EXERCISE INSTRUCTIONS — All the lines below need to be transcribed exactly. Pictures get left out.

MATERIAL FOR THIS EXERCISE —
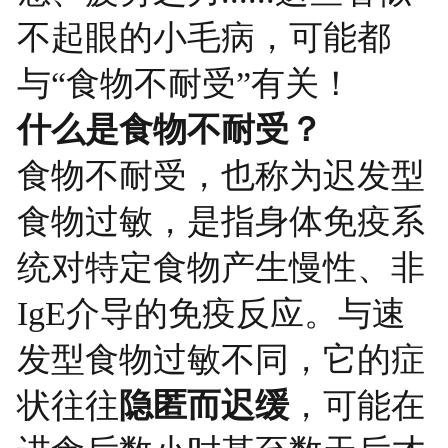
不起眼的小毛病，可能都
与“食物不耐受”有关！
什么是食物不耐受？
食物不耐受，也称为迟发型
食物过敏，是指身体免疫系
统对特定食物产生慢性、非
IgE介导的免疫反应。与速
发型食物过敏不同，它的症
隐匿而迟缓
状往往
，可能在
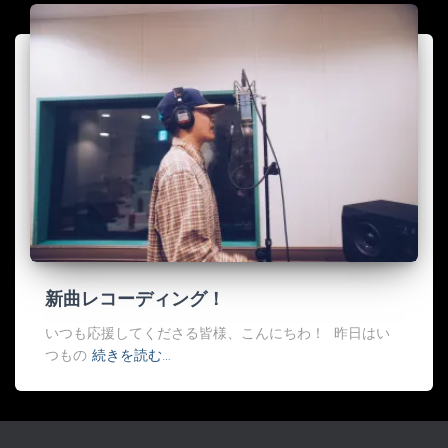
新曲レコーディング！
いつも応援してくださる皆様、こんにちわ！ 昨日はい
つもの
続きを読む…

SOLUTION TO THIS TASK —
不起眼的小毛病，可能都
与“食物不耐受”有关！
什么是食物不耐受？
食物不耐受，也称为迟发型
食物过敏，是指身体免疫系
统对特定食物产生慢性、非
IgE介导的免疫反应。与速
发型食物过敏不同，它的症
隐匿而迟缓
状往往
，可能在
新曲レコーディング！
いつも応援してくださる皆様、こんにちわ！ 昨日はい
つもの
続きを読む…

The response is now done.